There's a known set of deficiencies in a CI queueing that might impact our ability to process builds.
As a way to temporarily mitigate them we allow to disable them for a very limited period.
Purpose
- Take into account that these queries are executed against replicas, always
- The usage of these queries is long queues or 500 returned by
jobs/request
Related to
Impact
This introduces two defcon modes (that can be used separately from each other) that reduces complexity of this query:
explain analyze
SELECT "ci_builds".* FROM "ci_builds"
INNER JOIN "projects" ON "projects"."id" = "ci_builds"."project_id"

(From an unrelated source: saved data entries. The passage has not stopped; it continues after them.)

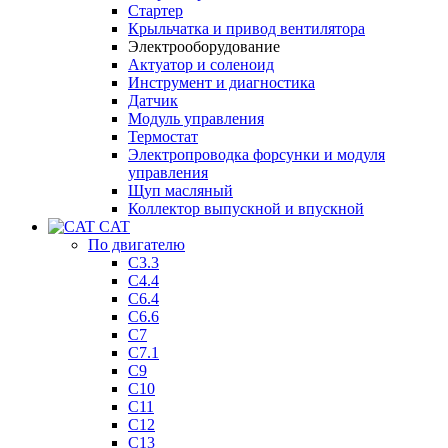
Стартер
Крыльчатка и привод вентилятора
Электрооборудование
Актуатор и соленоид
Инструмент и диагностика
Датчик
Модуль управления
Термостат
Электропроводка форсунки и модуля
управления
Щуп масляный
Коллектор выпускной и впускной
CAT
По двигателю
C3.3
C4.4
C6.4
C6.6
C7
C7.1
C9
C10
C11
C12
C13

LEFT JOIN project_features ON ci_builds.project_id = project_features.project_id
LEFT JOIN (
SELECT "ci_builds"."project_id", count(*) AS running_builds
FROM "ci_builds"
WHERE "ci_builds"."type" = 'Ci::Build' AND ("ci_builds"."status" IN ('running')) AND "ci_builds"."runner_id" IN (SELECT "ci_runners"."id" FROM "ci_runners" WHERE "ci_runners"."runner_type" = 1) GROUP BY "ci_builds"."project_id"
) AS project_builds ON ci_builds.project_id=project_builds.project_id
WHERE
("ci_builds"."status" IN ('pending')) AND "ci_builds"."runner_id" IS NULL AND
"projects"."shared_runners_enabled" = TRUE AND "projects"."pending_delete" = FALSE AND
(project_features.builds_access_level IS NULL or project_features.builds_access_level > 0) AND
"ci_builds"."type" = 'Ci::Build' AND
("projects"."visibility_level" = 20 OR (EXISTS (WITH RECURSIVE "base_and_ancestors" AS ((SELECT "namespaces".* FROM "namespaces" WHERE (namespaces.id = projects.namespace_id)) UNION (SELECT "namespaces".* FROM "namespaces", "base_and_ancestors" WHERE "namespaces"."id" = "base_and_ancestors"."parent_id")) SELECT 1 FROM "base_and_ancestors" AS "namespaces" LEFT JOIN namespace_statistics ON namespace_statistics.namespace_id = namespaces.id WHERE "namespaces"."parent_id" IS NULL AND (COALESCE(namespaces.shared_runners_minutes_limit, 400, 0) = 0 OR COALESCE(namespace_statistics.shared_runners_seconds, 0) < COALESCE((namespaces.shared_runners_minutes_limit + COALESCE(namespaces.extra_shared_runners_minutes_limit, 0)), (400 + COALESCE(namespaces.extra_shared_runners_minutes_limit, 0)), 0) * 60))))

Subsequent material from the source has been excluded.